Lavigne called that wording “vague and entirely subjective,” and said, “It begs the question of whether individual Department officials will apply the nuisance definition uniformly.”
Calling the agency’s rule “a de-facto ban on winter feeding of deer,” Lavigne notes, “This was clearly not the intent of enabling legislation.”
“People who feed deer need to know where they stand with the Department. They deserve clear, objective, predictable rules,” wrote Lavigne. “This rule has the potential to consume a great deal of the Department’s personnel time and financial resources. It will also foster an adversarial relationship between the agency and the public they serve.”
Finally, Lavigne offered a way out. “The department should focus on mitigating vehicle collisions at feeding sites by regulating locations where deer are being fed, and then only if the Department has documented highway collision risk at that site.

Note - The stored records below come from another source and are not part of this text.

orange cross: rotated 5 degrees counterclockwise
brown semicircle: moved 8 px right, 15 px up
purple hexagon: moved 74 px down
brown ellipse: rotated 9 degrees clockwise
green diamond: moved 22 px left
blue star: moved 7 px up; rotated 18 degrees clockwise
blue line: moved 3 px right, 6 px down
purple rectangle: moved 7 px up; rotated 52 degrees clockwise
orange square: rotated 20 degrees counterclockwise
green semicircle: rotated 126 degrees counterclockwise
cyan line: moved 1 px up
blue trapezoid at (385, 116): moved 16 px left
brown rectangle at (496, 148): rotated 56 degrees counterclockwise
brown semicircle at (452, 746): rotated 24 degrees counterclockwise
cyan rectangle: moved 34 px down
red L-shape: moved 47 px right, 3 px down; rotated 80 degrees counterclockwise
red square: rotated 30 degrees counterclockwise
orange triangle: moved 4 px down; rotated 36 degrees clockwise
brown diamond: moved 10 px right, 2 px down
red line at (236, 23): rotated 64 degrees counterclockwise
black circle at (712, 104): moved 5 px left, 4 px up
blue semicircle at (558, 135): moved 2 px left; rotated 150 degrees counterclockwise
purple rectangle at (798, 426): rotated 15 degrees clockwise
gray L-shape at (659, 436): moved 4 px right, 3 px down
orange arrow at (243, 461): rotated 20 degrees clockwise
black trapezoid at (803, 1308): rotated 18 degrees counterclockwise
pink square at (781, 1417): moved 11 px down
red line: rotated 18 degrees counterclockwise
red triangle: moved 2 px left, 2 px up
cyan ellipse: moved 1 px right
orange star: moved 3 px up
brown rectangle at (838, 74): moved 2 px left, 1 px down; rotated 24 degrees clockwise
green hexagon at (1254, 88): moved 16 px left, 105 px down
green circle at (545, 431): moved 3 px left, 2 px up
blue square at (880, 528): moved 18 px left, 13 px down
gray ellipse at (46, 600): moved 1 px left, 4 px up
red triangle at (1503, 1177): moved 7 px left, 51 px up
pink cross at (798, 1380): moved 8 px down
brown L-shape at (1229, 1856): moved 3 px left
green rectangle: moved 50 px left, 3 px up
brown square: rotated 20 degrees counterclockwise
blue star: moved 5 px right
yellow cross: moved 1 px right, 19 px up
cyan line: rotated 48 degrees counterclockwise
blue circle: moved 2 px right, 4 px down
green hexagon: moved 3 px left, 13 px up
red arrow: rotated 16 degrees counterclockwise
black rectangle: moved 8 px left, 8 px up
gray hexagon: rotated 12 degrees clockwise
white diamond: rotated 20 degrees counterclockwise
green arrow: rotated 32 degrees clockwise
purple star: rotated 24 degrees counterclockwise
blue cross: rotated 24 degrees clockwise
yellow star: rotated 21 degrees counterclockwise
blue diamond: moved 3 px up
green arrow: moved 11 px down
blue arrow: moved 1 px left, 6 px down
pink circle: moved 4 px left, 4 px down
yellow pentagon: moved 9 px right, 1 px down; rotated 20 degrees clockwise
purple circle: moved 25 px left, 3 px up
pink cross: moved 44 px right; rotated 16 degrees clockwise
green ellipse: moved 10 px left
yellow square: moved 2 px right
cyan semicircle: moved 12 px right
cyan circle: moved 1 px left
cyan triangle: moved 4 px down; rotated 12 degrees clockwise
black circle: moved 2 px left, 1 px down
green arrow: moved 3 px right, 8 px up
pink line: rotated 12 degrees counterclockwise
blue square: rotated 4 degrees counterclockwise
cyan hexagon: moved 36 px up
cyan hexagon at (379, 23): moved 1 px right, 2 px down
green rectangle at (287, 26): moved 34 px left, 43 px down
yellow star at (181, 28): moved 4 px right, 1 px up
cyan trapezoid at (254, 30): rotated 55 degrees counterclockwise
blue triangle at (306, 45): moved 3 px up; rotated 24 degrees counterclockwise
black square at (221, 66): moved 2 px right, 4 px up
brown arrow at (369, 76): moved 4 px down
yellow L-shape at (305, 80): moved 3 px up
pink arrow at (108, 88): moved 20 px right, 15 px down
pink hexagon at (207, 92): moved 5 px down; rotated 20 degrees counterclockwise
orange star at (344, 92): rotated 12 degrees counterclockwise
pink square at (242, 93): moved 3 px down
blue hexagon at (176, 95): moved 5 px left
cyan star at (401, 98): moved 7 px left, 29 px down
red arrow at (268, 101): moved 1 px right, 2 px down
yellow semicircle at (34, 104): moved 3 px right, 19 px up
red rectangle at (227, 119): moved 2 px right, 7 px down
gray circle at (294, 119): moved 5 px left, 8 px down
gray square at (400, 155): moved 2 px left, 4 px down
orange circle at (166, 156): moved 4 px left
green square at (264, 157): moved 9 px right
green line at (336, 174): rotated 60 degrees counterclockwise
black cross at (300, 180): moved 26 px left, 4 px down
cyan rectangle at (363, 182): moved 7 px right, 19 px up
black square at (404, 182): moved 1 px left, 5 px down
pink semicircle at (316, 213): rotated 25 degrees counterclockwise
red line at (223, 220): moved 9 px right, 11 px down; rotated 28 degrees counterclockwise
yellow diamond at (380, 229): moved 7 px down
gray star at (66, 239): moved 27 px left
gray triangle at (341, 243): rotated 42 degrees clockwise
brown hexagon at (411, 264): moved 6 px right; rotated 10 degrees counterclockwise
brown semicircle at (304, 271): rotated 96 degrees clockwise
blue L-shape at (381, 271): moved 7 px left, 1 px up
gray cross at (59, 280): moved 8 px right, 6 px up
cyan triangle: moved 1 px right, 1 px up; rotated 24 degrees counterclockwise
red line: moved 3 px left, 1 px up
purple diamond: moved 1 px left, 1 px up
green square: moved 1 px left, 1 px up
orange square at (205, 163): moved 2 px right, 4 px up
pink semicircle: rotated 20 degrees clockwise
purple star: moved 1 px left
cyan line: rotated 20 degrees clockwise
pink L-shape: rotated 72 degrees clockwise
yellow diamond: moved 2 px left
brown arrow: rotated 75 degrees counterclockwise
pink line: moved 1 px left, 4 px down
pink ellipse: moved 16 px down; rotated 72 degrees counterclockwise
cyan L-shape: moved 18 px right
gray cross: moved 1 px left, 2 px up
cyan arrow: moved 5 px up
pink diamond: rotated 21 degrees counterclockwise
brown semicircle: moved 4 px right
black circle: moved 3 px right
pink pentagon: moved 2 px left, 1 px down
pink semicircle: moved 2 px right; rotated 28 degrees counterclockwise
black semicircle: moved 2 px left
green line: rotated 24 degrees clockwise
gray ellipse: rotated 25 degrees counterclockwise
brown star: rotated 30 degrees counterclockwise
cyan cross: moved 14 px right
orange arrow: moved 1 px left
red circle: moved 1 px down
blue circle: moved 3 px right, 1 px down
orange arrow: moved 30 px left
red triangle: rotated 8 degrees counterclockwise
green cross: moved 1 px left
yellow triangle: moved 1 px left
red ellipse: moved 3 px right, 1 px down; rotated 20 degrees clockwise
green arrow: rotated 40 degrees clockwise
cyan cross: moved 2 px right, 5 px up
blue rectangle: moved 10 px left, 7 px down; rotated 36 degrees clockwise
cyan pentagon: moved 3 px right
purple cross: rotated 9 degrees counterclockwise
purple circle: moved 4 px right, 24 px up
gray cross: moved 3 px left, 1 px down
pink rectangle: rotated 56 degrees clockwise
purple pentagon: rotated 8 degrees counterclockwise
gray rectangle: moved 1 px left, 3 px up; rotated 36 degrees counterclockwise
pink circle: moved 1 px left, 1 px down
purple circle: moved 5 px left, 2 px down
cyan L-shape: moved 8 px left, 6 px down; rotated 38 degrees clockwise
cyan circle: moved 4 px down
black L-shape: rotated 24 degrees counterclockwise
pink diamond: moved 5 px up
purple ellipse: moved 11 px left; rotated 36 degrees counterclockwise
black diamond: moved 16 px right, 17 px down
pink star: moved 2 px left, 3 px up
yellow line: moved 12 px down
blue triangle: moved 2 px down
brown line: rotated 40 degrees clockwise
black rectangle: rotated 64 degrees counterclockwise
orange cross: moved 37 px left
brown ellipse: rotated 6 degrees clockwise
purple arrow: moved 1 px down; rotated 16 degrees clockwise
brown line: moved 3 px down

“We further recommend that the Department step up its efforts to educate people who feed deer in an effort to minimize deleterious practices. SAM stands ready to expand this education effort, whether in partnership with the Department, or solely with our other outdoor partners,” concluded Lavigne.
The Fish and Wildlife Advisory Council will vote on the deer feeding proposal at the group’s December meeting, unless Commissioner Chandler Woodcock withdraws it before the meeting.
My advice for Chandler: The rule is dead. Withdraw it now. Start over. Take Gerry Lavigne’s advice.